Glutaminase activity determines cytotoxicity of L-asparaginases on most leukemia cell lines - PubMed (original) (raw)
Glutaminase activity determines cytotoxicity of L-asparaginases on most leukemia cell lines
Jean Hugues Parmentier et al. Leuk Res. 2015 Jul.
Abstract
L-Asparaginase (ASNase) is a front-line chemotherapy for acute lymphoblastic leukemia (ALL), which acts by deaminating asparagine and glutamine. To evaluate the importance of glutaminase activity, we exploited a recently developed mutant of Helicobacter pylori ASNase (dm HpA), with amino acid substitutions M121C/T169M. The mutant form has the same asparaginase activity as wild-type but lacks glutaminase activity.
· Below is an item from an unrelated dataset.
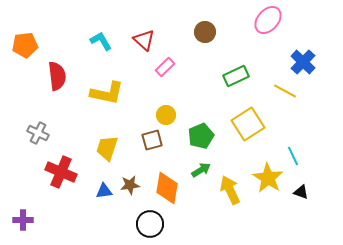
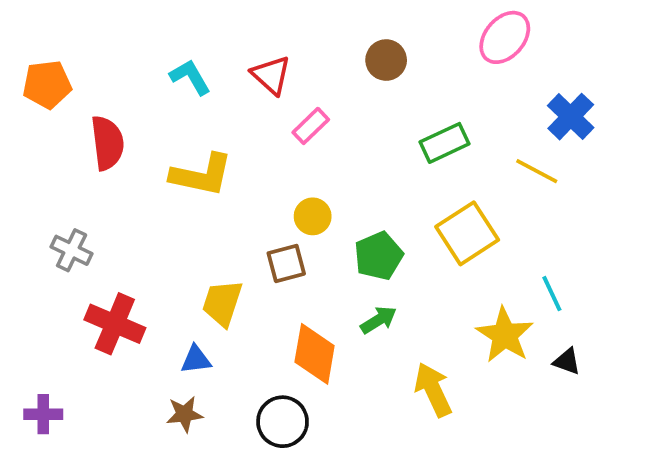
yellow trapezoid: (107, 148) -> (222, 303), moved
brown star: (130, 185) -> (185, 414), moved
yellow arrow: (230, 190) -> (433, 390), moved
Wild-type and dm HpA were compared with the clinically used ASNases from Escherichia coli (l-ASP) and Erwinia chrysanthemi (ERWase). Asparaginase activity was similar for all isoforms, while glutaminase activity followed the rank order: ERWase>l-ASP>wild-type HpA>dm HpA. Cytotoxic efficacy of ASNases was tested on 11 human leukemia cell lines and two patient-derived ALL samples. Two cell lines which we had previously shown to be asparagine-dependent were equally sensitive to the asparaginase isoforms. The other nine lines and the two patient-derived samples were more sensitive to isoforms with higher glutaminase activities. ERWase was overall the most effective ASNase on all cell lines tested whereas dm HpA, having the lowest glutaminase activity, was the least effective. These data demonstrate that asparaginase activity alone may not be sufficient for ASNase cytotoxicity, and that glutaminase activity may be required for full anti-leukemic efficacy.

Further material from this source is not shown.